The critical issue is whether Apple can specifically identify the trade secrets entitled to protection and establish a causal connection between their unlawful acquisition and their use by OpenAI.

Will the Apple–OpenAI Partnership Continue?

Although the two companies are now set to confront each other in court, this does not necessarily mean that the integration of ChatGPT with Apple products will immediately end.

Apple needs to use external models to expand its generative AI capabilities. OpenAI, for its part, is unlikely to relinquish lightly an environment that gives it access to the enormous number of people who use Apple products.

The two companies may therefore continue cooperating in one area, compete in another, and attack each other in court at the same time.

This phenomenon is not limited to the AI industry. Modern technology giants may be customers in cloud computing, partners in AI, and competitors in devices, with their relationships varying from one field to another.

What this lawsuit has revealed is that the partnership between Apple and OpenAI was not a long-term alliance founded on mutual trust, but a pragmatic transaction in which each side temporarily compensated for the other’s weaknesses.

If OpenAI’s own devices begin to compete directly with Apple products, the conflict of interest between the two companies will become even more pronounced.

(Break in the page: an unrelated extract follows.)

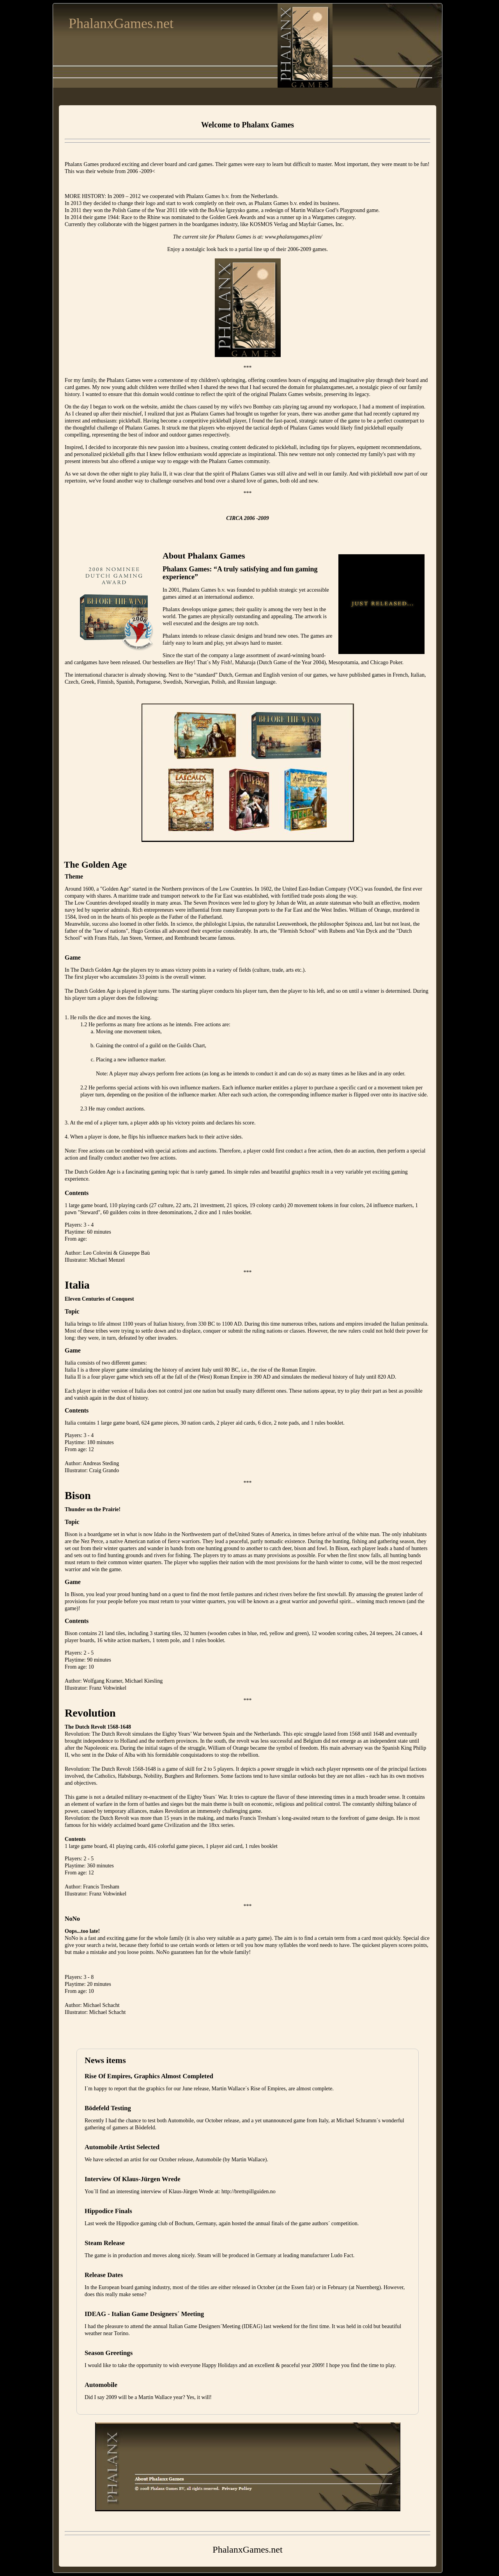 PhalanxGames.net (121, 23)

In the AI Era, Talent Management Is Also an Intellectual Property Strategy

This case also demonstrates the importance of managing departing employees and controlling access privileges.

In an environment where design materials are stored in the cloud and can be accessed from outside the company, merely recovering company-issued devices is not enough to prevent information leaks. Companies need systems that deactivate authentication credentials as soon as employment ends, monitor access logs, and detect unusual downloading activity.

The hiring company also has responsibilities. When recruiting engineers from competitors, it must clearly instruct them not to bring materials from their former employers and establish procedures that prevent interviewers from asking for confidential information during recruitment.

In fields such as AI and hardware, where competition for talent is particularly intense, companies must manage at an organizational level the boundary between recruiting talented employees and obtaining the trade secrets of their former employers.

A system designed to prevent incoming employees from bringing trade secrets is not merely an ethical precaution. It has become an important business strategy for preventing new ventures from being halted by litigation.

Conclusion

The Apple–OpenAI lawsuit concerns whether trade secrets were actually acquired unlawfully. At this stage, Apple’s allegations cannot be treated as established facts.

Nevertheless, the lawsuit reflects a much larger transformation in the industrial structure.

Until now, OpenAI has provided AI services on devices and operating systems built by other companies, including the iPhone and Windows. It is now attempting to develop hardware of its own and take direct control of its relationship with users.

For Apple, this movement is not simply the entry of a new competitor. It could change the smartphone usage model centered on applications, screens, and operating systems, thereby diminishing the relative importance of the iPhone.

For that reason, the lawsuit is both an attempt to address the alleged misappropriation of information in the past and, potentially, a preemptive strike in the race to develop the next generation of devices.

The winner in the AI era will not necessarily be the company with the most powerful AI model. It will be the company that also controls the devices through which people use that AI every day, together with the associated design capabilities, manufacturing networks, and distribution channels.

The conflict between Apple and OpenAI shows that the competition to determine who will create “what comes after the smartphone” has already moved beyond laboratories and product launches. It is now unfolding in the recruitment market, throughout the supply chain, and in the courtroom.